The NVMe protocol has become the industry standard for supporting solid-state drives and other non-volatile memory subsystems. NVMe speeds are substantially better than those of traditional storage protocols, such as SAS and SATA.
The non-volatile memory express standard is based on the NVM Express Base Specification published by NVM Express Inc., a nonprofit consortium of tech industry leaders. The consortium maintains a set of specifications that define how host software communicates with non-volatile memory across supported transports. As of NVMe 2.0, the set includes the following specifications:
- NVMe Base Specification
- NVMe Command Set specifications (NVM Command Set, Zoned Namespaces Command Set and Key Value Command Set)
- NVMe Transport specifications (NVMe over PCIe Transport, RDMA Transport and TCP Transport)
- NVMe Management Interface specification
The NVM Express Base Specification defines both a storage protocol and a host controller interface optimized for client and enterprise systems that use SSDs based on PCIe. PCIe is a serial expansion bus standard that enables computers to attach to peripheral devices.
A PCIe bus can deliver lower latencies and higher transfer speeds than older bus technologies, such as the PCI or PCI Extended (PCI-X) standards. With PCIe, each bus has its own dedicated connection, so they don't have to compete for bandwidth.
Expansion slots that adhere to the PCIe standard can scale from one to 32 data transmission lanes. The standard defines seven physical lane configurations: x1, x2, x4, x8, x12, x16 and x32. The configurations are based on the number of lanes; for example, an x8 configuration uses eight lanes. The more lanes there are, the better the performance -- and the higher the costs.

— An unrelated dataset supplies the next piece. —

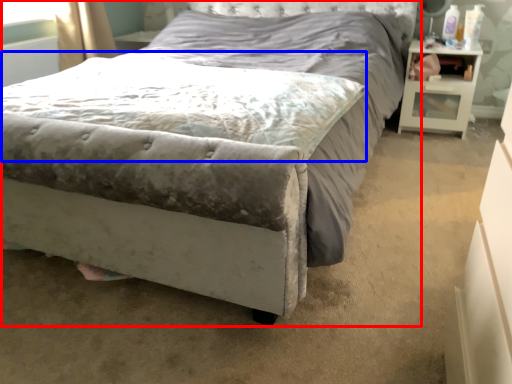 Question: Which point is further to the camera, bed (highlighted by a red box) or mattress (highlighted by a blue box)?

Choices:
 (A) bed
 (B) mattress

Answer: (B) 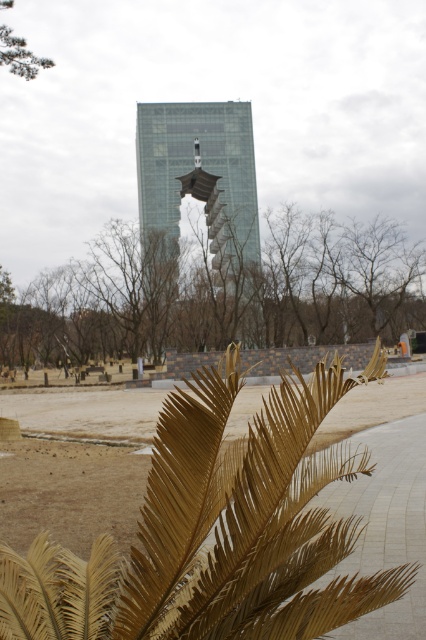 You are a photographer standing in the urban landscape scene. You want to capture a photo where the gold textured palm leaf at lower center is clearly visible without being blocked by the green leafy tree at upper left. Is this possible based on their positions?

The PCIe version is another factor that affects performance. In general, each version doubles the bandwidth and transfer rate of the previous version, so the more recent the version, the better the performance. For instance, PCIe 3.0 delivers a bandwidth of 1 GBps per lane; PCIe 4.0 doubles that bandwidth to 2 GBps; and PCIe 5.0 doubles the bandwidth again to 4 GBps.
What is an SSD?
A solid-state drive is a type of non-volatile storage device for persisting electronic data. Unlike a hard disk drive or magnetic tape, the SSD contains no moving parts that can break or fail. Instead, an SSD uses silicon microchips to store data, so it requires less power and produces less heat.
Most of today's SSDs are based on flash memory technology. Each device includes a flash controller and one or more NAND flash memory chips.

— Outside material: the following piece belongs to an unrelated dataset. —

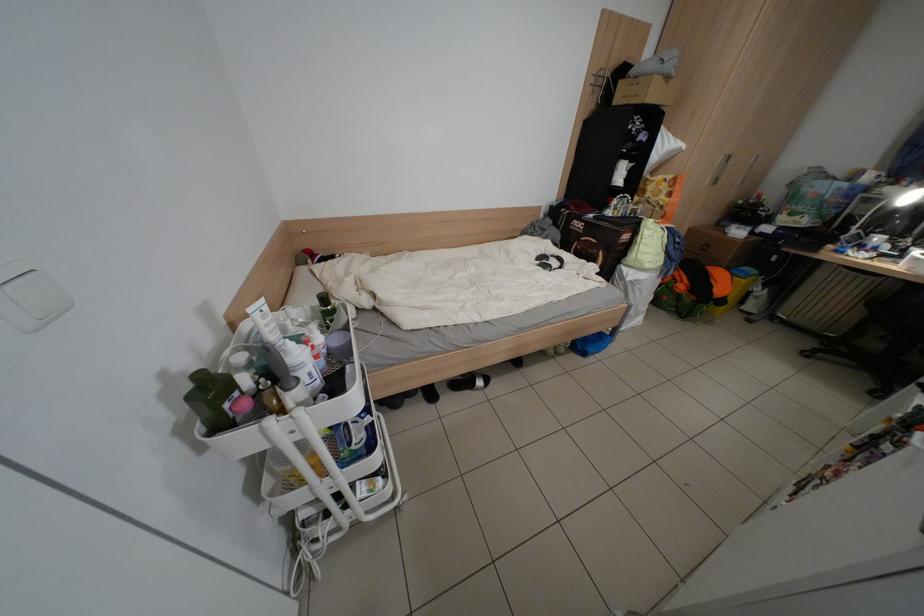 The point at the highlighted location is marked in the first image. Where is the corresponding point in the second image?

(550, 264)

NVMe speeds and performance
NVMe was developed from the ground up specifically for SSDs to improve throughput and IOPS, reduce latency and increase speeds. NVMe-based drives can theoretically attain throughputs up to 32 GBps, assuming the drives are based on PCIe 4.0 and use 16 PCIe lanes. Today's PCIe 4.0 SSDs tend to be four-lane devices with throughputs closer to 7 GBps. Despite some drives reaching only 200,000 IOPS, many hit well over 500,000 IOPS, with some as high as 10 million. At the same time, latency rates continue to drop; many drives achieve rates below 20 microseconds (µs) and some below 10.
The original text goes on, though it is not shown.